Meses después en esa caja maullaron sus hijos (no contaré la suerte de ella ni de los demás gatitos), entre ellos estaba el segundo gato al nacer. Era pardo de rayas negras y ojos verdes, como todos los gatos en si, era juguetón y reñidor a la hora de comer. Siempre quería ser el primero en degustar, el primero en liderar la manada, el que se imponía ante sus demás hermanos y hermanas.
Teniendo todas esas cualidades y defectos fue el primero en irse y buscar su propio territorio a tan poca vida (de siete) vivida.
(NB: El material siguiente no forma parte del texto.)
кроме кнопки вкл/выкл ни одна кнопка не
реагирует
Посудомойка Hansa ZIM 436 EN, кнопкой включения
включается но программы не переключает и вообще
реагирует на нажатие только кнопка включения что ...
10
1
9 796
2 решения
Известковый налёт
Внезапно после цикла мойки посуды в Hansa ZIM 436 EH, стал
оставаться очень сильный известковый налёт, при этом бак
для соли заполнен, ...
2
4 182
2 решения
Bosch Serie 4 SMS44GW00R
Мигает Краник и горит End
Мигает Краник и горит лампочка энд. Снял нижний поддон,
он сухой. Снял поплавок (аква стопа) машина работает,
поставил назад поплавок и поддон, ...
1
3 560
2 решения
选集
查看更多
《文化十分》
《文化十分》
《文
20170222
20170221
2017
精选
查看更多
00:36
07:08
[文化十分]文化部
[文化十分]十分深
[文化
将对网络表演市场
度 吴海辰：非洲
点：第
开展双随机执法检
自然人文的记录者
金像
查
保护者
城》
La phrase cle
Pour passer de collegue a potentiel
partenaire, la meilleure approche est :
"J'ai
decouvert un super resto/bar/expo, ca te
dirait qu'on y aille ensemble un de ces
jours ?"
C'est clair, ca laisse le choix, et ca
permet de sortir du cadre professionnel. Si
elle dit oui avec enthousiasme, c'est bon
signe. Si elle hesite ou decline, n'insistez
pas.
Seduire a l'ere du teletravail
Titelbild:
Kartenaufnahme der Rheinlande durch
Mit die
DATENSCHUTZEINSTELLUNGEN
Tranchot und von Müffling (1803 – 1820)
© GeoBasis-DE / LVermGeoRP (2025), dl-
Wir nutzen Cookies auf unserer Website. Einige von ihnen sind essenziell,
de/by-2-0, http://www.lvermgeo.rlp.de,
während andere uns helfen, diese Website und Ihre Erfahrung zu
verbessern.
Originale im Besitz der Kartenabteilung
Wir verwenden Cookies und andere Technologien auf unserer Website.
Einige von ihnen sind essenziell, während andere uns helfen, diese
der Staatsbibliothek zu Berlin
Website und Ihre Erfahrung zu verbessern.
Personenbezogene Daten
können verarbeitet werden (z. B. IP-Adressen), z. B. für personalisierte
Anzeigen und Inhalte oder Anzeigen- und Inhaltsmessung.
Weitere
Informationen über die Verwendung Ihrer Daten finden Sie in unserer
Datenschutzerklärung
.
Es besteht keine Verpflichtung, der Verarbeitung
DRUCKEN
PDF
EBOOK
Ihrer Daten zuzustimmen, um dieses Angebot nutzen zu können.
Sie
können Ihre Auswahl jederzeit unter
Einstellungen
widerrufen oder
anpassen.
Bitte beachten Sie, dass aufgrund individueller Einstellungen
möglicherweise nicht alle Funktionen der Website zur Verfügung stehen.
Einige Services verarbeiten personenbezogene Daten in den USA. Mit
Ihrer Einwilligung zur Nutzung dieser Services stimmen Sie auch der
Al igual que su madre, se perdió (es que perderse a voluntad es bueno a veces, uno se encuentra con otra versión de si mismo y encuentras tu lugar en el mundo o en este caso, te encuentran). Pero la vida no era fácil para aquél gato y el mundo era mucho más grande de lo que su caja del callejón le ofrecía. Pasó frío, hambre, soledad, peleas con otros gatos y ese sentimiento de extrañar los cálidos ronroneos que le daba su mamá.
La lluvia le cayó encima aquella tarde, había estado comiendo sobras (casi nada) de una cacerola abandonada y su nariz no le avisó de la lluvia.
Ni oportunidad de correr le dio y se rompió. Maulló en medio de la banqueta. Extrañaba la calidez y odiaba el agua que le recordaba lo que un día tuvo, de pronto frente a sus ojos vio las desconocidas manos de un hombre con olor a tristeza profunda pero de un corazón cálido. Corrió sin pensarlo mucho, a esos brazos que lo cobijaron y pusieron a resguardo. El gato deseo con fuerza volver a casa, él ignoraba que ya la tenía.